Kunsthistorisch ergibt sich das Problem, daß wohl der Auftraggeber, Pius II, nicht aber der Architekt Rossellino Kenntnis von deutschen Hallenkirchen besaß. Wie also hat der Baumeister die ungewohnte Aufgabe zu bewältigen verstanden? Interessant ist, daß er keine der sonstigen wenigen italienischen Hallenkirchen in seine Vorstellungswelt einbezog, sondern sich am einzigen Hallenbau der Toskana, nämlich dem Querhaus des Domes in Siena, orientierte. Von diesem Beispiel nahm er die kämpferartigen Aufsatzstücke, die seine Pfeiler in gotischer Weise strecken. Da der Sieneser Dom in diesem Abschnitt aus dem späteren Duocento stammt, kann man von einer »historisierenden Bewertung« des Innenraumes durch Rossellino sprechen. Eine spezifisch italienische Abwandlung des nordischen Hallenkonzeptes ist die Anlage über gedrungenem Grundriß, der den Zentralbaugedanken der Renaissance aufgreift. Was nun die Umdeutung des »flutenden« in einen gegliederten Raum anlangt, so wird sie im wesentlichen durch die Gewölbezone geleistet. Diese liegt gleichsam isoliert über dem unteren Raum»geschoß«; zwischen beide schiebt sich eine trennende Schicht der Gebälkstücke wie ein räumliches Mezzanin«.

So kommt es zu einem kalkulierbaren Organismus, der eine Synthese herzustellen sucht zwischen der idealen, fremdartigen Raumvision des Bauherrn und dem tradi- tionsgebundenen Kunstwollen des ausführenden Baumeisters. Das geistesgeschichtlich Bedeutsame des Endproduktes wurde von Pius II. wohl empfunden. In einer eigenen Bulle hat er für die Erhaltung gesorgt und festgesetzt, daß keine Einbauten vorgenommen, keine Fresken und zusätzlichen Tafelbilder, keine Kapellen und Altäre hinzugefügt werden dürften. So haben wir es hier mit mehr zu tun als lediglich einer »Kirche«: Es handelt sich um das persönliche Ruhmesdenkmal auch des Stifters und darüber hinaus um das einzigartige Zeugnis einer kurzen Begegnung von Norden und Süden in einem vorübergehenden, unwiederholbaren Augenblick der Geschichte.

Vollständig erschließt sich der Reichtum dieser günstigen Stunde erst bei Betrachtung des Platzes im Ganzen. Bis zu diesem Augenblick kannte Italien nur zwei Formen von Platzanlagen: entweder isoliert stehende, gleichsam ausgestreute Bauten auf einem weiten Plateau, wie man es beispielhaft im Domplatz zu Pisa vor Augen hat, oder in Form einer festen Aneinanderreihung von Bauteilen zu einer Häuserwand, etwa wie in Volterra zu einem großen Platz»hof« und in Siena zu einer Art »Arena«. Zum ersten Male in der Kunstgeschichte bringt hier in Pienza Rossellino die doppelte Wirkungsmöglichkeit einander räumlich zugeordneter Monumente als Einzelbauten und als Gesamtgruppe zur Anwendung. Die trapezförmige Anordnung der Paläste mit nach der Kirche zu divergierenden Frontlinien und die diese Trapezform negierende Aufteilung der Platzfläche in ein System rechteckiger Felder sind als szenographische Hilfsmittel zu begreifen, womit Prinzipien der römischen Kapitolsanlage Michelangelos vorweggenommen sind. Dabei rechnet die Regie mit einem festen Standpunkt für den Betrachter, und zwar an der Einmündung der Straße gegenüber der Fassade der Kathedrale.

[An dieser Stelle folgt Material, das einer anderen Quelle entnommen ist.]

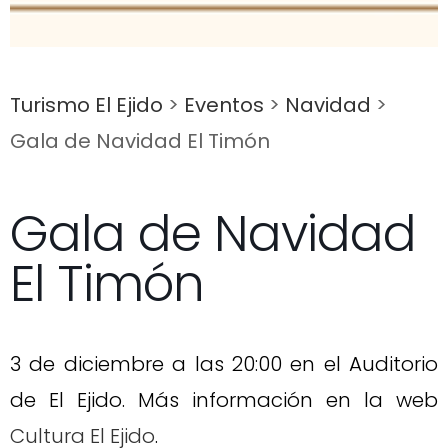
Turismo El Ejido
>
Eventos
>
Navidad
>
Gala de Navidad El Timón
Gala de Navidad
El Timón
3 de diciembre a las 20:00 en el Auditorio
de El Ejido. Más información en la web
Cultura El Ejido
.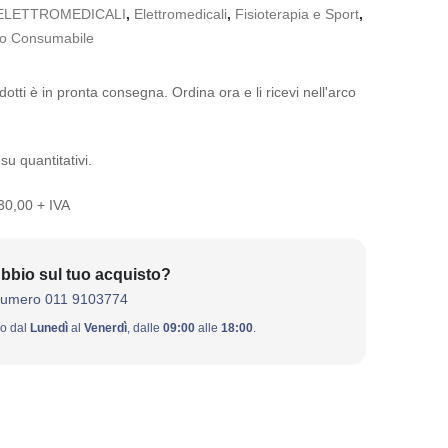
ELETTROMEDICALI
,
Elettromedicali
,
Fisioterapia e Sport
,
o Consumabile
otti è in pronta consegna. Ordina ora e li ricevi nell'arco
su quantitativi.
 30,00 + IVA
bbio sul tuo acquisto?
numero 011 9103774
ivo dal
Lunedì
al
Venerdì
, dalle
09:00
alle
18:00
.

Die Kirchenfassade wird auch optisch als das eigentliche Hauptstück hervorgehoben. In ihrer doppelschaligen Anlage leitet sie sich von Albertis Fassade für den Templum Malatestianum in Rimini her, wobei die sich außen abzeichnende Dreischiffigkeit Anlaß für die Ausbildung eines Triumphbogenmotivs gibt. Vor allen anderen Bauteilen unterscheidet sich diese Fassade durch den kostbaren hellen Kalkstein. Mehr als jeder andere Bau des Platzes erglänzt sie im Licht. Nur die oberen Teile des Glockenturmes sind gleichfalls aus diesem besonderen Stein gefertigt, und zwar mit gutem, gleichfalls auf die optische Wirkung zurückführbarem Grund: Vom kalkulierten Standort des Betrachters aus sind die unteren Turmteile nicht sichtbar, der obere dagegen wird optisch der Fassade zugerechnet!